**What needs to be done:** Everything from the opening line of the records below through the line with "Тюмень — 92,4 FM" must be duplicated exactly, pictures left out.

--

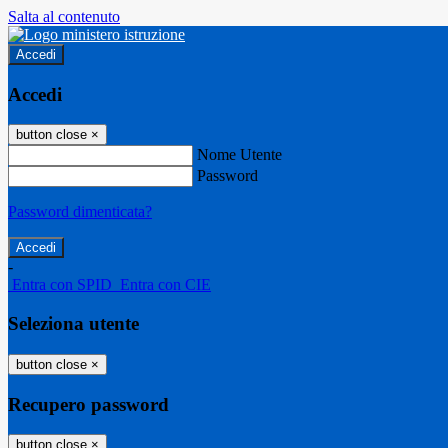
Salta al contenuto
Accedi
Accedi
button close
×
Nome Utente
Password
Password dimenticata?
-
Entra con SPID
Entra con CIE
Seleziona utente
button close
×
Recupero password
button close
×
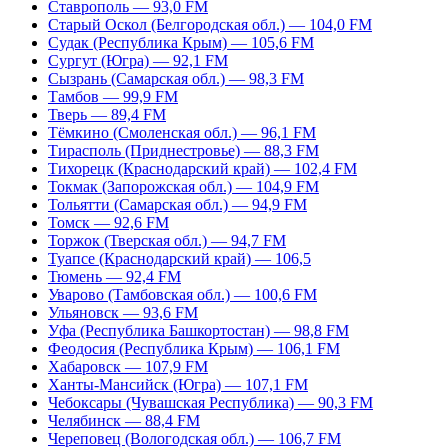
Ставрополь — 93,0 FM
Старый Оскол (Белгородская обл.) — 104,0 FM
Судак (Республика Крым) — 105,6 FM
Сургут (Югра) — 92,1 FM
Сызрань (Самарская обл.) — 98,3 FM
Тамбов — 99,9 FM
Тверь — 89,4 FM
Тёмкино (Смоленская обл.) — 96,1 FM
Тирасполь (Приднестровье) — 88,3 FM
Тихорецк (Краснодарский край) — 102,4 FM
Токмак (Запорожская обл.) — 104,9 FM
Тольятти (Самарская обл.) — 94,9 FM
Томск — 92,6 FM
Торжок (Тверская обл.) — 94,7 FM
Туапсе (Краснодарский край) — 106,5
Тюмень — 92,4 FM
Уварово (Тамбовская обл.) — 100,6 FM
Ульяновск — 93,6 FM
Уфа (Республика Башкортостан) — 98,8 FM
Феодосия (Республика Крым) — 106,1 FM
Хабаровск — 107,9 FM
Ханты-Мансийск (Югра) — 107,1 FM
Чебоксары (Чувашская Республика) — 90,3 FM
Челябинск — 88,4 FM
Череповец (Вологодская обл.) — 106,7 FM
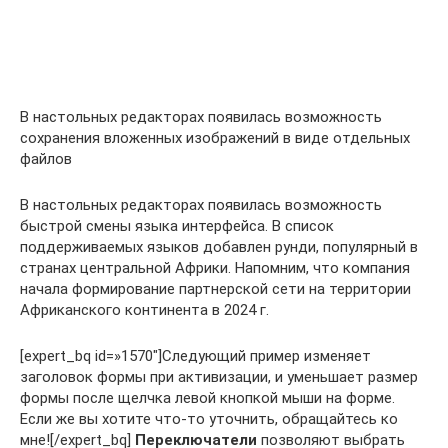
В настольных редакторах появилась возможность
сохранения вложенных изображений в виде отдельных
файлов
В настольных редакторах появилась возможность
быстрой смены языка интерфейса. В список
поддерживаемых языков добавлен рунди, популярный в
странах центральной Африки. Напомним, что компания
начала формирование партнерской сети на территории
Африканского континента в 2024 г.
[expert_bq id=»1570″]Следующий пример изменяет
заголовок формы при активизации, и уменьшает размер
формы после щелчка левой кнопкой мыши на форме.
Если же вы хотите что-то уточнить, обращайтесь ко
мне![/expert_bq]
Переключатели
позволяют выбрать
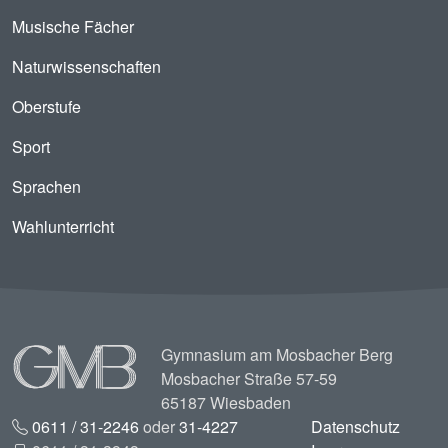
Musische Fächer
Naturwissenschaften
Oberstufe
Sport
Sprachen
Wahlunterricht
Image
Gymnasium am Mosbacher Berg
Mosbacher Straße 57-59
65187 Wiesbaden
0611 / 31-2246
oder
31-4227
Datenschutz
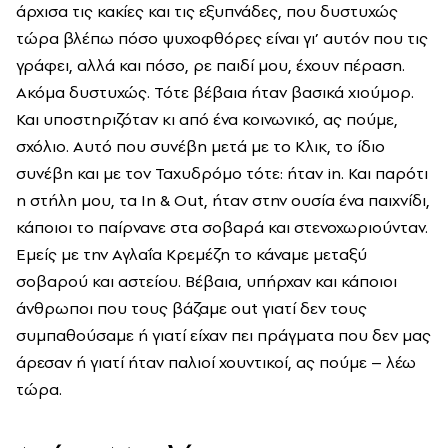
άρχισα τις κακίες και τις εξυπνάδες, που δυστυχώς
τώρα βλέπω πόσο ψυχοφθόρες είναι γι’ αυτόν που τις
γράφει, αλλά και πόσο, ρε παιδί μου, έχουν πέραση.
Ακόμα δυστυχώς. Τότε βέβαια ήταν βασικά χιούμορ.
Και υποστηριζόταν κι από ένα κοινωνικό, ας πούμε,
σχόλιο. Αυτό που συνέβη μετά με το Κλικ, το ίδιο
συνέβη και με τον Ταχυδρόμο τότε: ήταν in. Και παρότι
η στήλη μου, τα In & Out, ήταν στην ουσία ένα παιχνίδι,
κάποιοι το παίρνανε στα σοβαρά και στενοχωριούνταν.
Εμείς με την Αγλαΐα Κρεμέζη το κάναμε μεταξύ
σοβαρού και αστείου. Βέβαια, υπήρχαν και κάποιοι
άνθρωποι που τους βάζαμε out γιατί δεν τους
συμπαθούσαμε ή γιατί είχαν πει πράγματα που δεν μας
άρεσαν ή γιατί ήταν παλιοί χουντικοί, ας πούμε – λέω
τώρα.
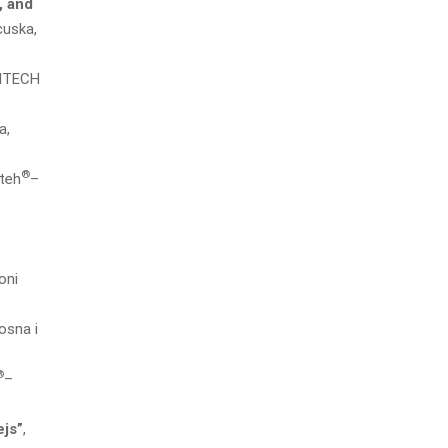
, and
cuska,
NITECH
a,
®
oteh
–
oni
osna i
®
–
ejs”
,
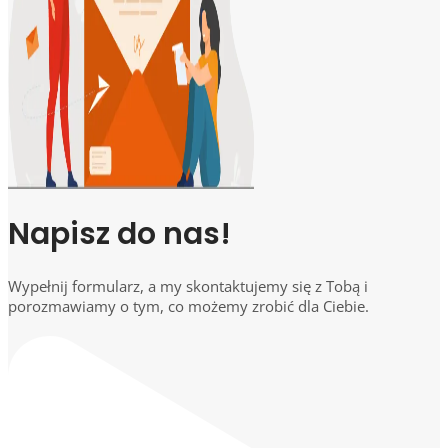
Napisz do nas!
Wypełnij formularz, a my skontaktujemy się z Tobą i
porozmawiamy o tym, co możemy zrobić dla Ciebie.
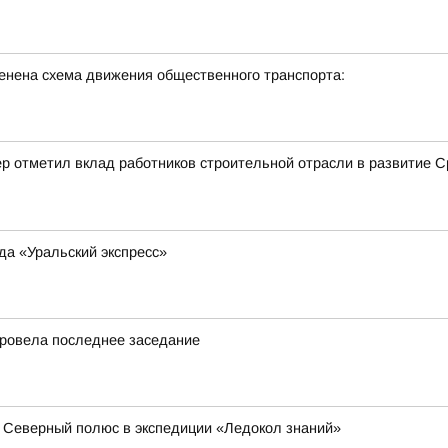
енена схема движения общественного транспорта:
р отметил вклад работников строительной отрасли в развитие С
да «Уральский экспресс»
провела последнее заседание
 Северный полюс в экспедиции «Ледокол знаний»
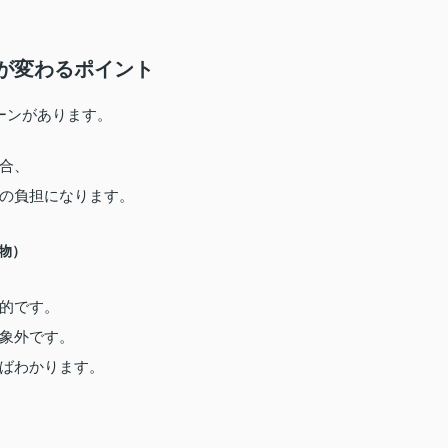
が変わるポイント
ーンがあります。
合、
の負担になります。
物）
的です。
象外です。
ばわかります。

--

**Output below:**
Salta al contenuto
Accedi
Accedi
button close
×
Nome Utente
Password
Password dimenticata?
-
Entra con SPID
Entra con CIE
Seleziona utente
button close
×
Recupero password
button close
×
Ставрополь — 93,0 FM
Старый Оскол (Белгородская обл.) — 104,0 FM
Судак (Республика Крым) — 105,6 FM
Сургут (Югра) — 92,1 FM
Сызрань (Самарская обл.) — 98,3 FM
Тамбов — 99,9 FM
Тверь — 89,4 FM
Тёмкино (Смоленская обл.) — 96,1 FM
Тирасполь (Приднестровье) — 88,3 FM
Тихорецк (Краснодарский край) — 102,4 FM
Токмак (Запорожская обл.) — 104,9 FM
Тольятти (Самарская обл.) — 94,9 FM
Томск — 92,6 FM
Торжок (Тверская обл.) — 94,7 FM
Туапсе (Краснодарский край) — 106,5
Тюмень — 92,4 FM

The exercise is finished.